Minister of State for Intergovernmental Relations of British Columbia
- In office June 23, 2008 – June 10, 2009
- Premier: Gordon Campbell
- Preceded by: John van Dongen
- Succeeded by: Naomi Yamamoto

Personal details
- Born: 1949 or 1950 (age 75–76)
- Party: British Columbia Liberal Party
- Spouse: Andrew Pottinger
- Alma mater: Trinity College, Toronto

= Joan McIntyre =

Canadian politician (born 1949 or 1950)

Joan McIntyre (born 1949 or 1950) is a former Canadian politician who served as a member of the Legislative Assembly (MLA) of British Columbia, representing the electoral district of West Vancouver-Garibaldi from 2005 to 2009, and West Vancouver-Sea to Sky from 2009 to 2013. As part of the British Columbia Liberal Party caucus, she served as Minister of State for Intergovernmental Relations from 2008 to 2009 under Premier Gordon Campbell.

==Biography==
McIntyre grew up in Toronto, Ontario, and studied political science at the University of Toronto's Trinity College, graduating with a bachelor of arts degree in 1971. She co-founded the polling firm McIntyre & Mustel Research Associates Ltd. in 1980, before selling her interest in the firm in 1996. She and her husband Andrew Pottinger have two children together.
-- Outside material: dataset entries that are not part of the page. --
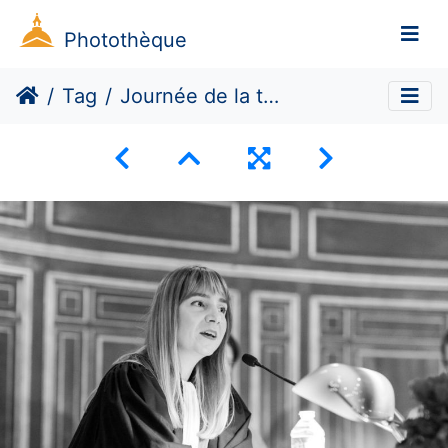
Photothèque
Tag
Journée de la thèse EDDS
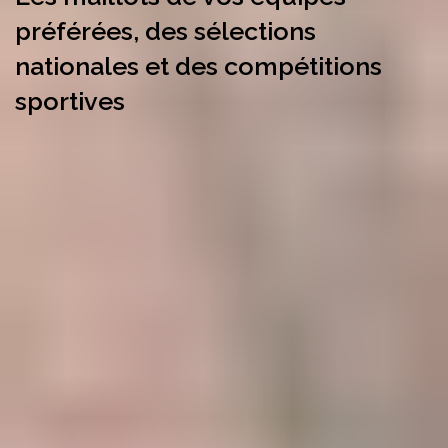
préférées, des sélections
nationales et des compétitions
sportives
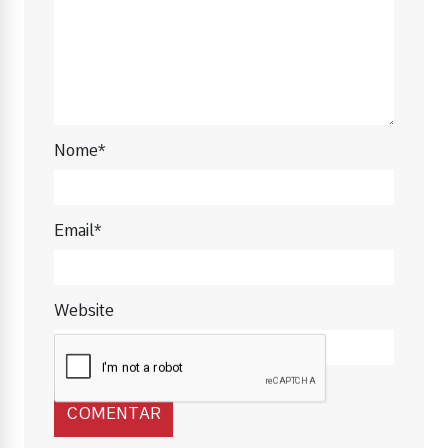
Nome*
Email*
Website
She served on the BC Liberal riding executive for West Vancouver-Garibaldi for 12 years, and was president for six of those years. With that riding's incumbent Liberal MLA Ted Nebbeling declining to seek re-election, McIntyre sought and won the Liberal nomination, and was elected the riding's MLA by a margin of 5,573 votes in the 2005 provincial election. She was named to Premier Gordon Campbell's cabinet in June 2008 as Minister of State for Intergovernmental Relations. In 2009, she was re-elected to the same riding under its new name of West Vancouver-Sea to Sky by a margin of 6,019 votes, but did not return to the cabinet.

During her time in the legislature, McIntyre had sat on the Cabinet Committee on Families and was the chair of the Select Standing Committee on Children and Youth. As well, McIntyre previously sat on four Cabinet Committees: Agenda and Priorities, Agenda Development, Legislative Review and Treasury Board. She also served as the Deputy Chair of the Select Standing Committee on Public Accounts, and was a member on the Select Standing Committee on Crown Corporations and the Agricultural Planning Government Caucus Committee.

She announced in September 2012 that she would not run again in the following year's provincial election.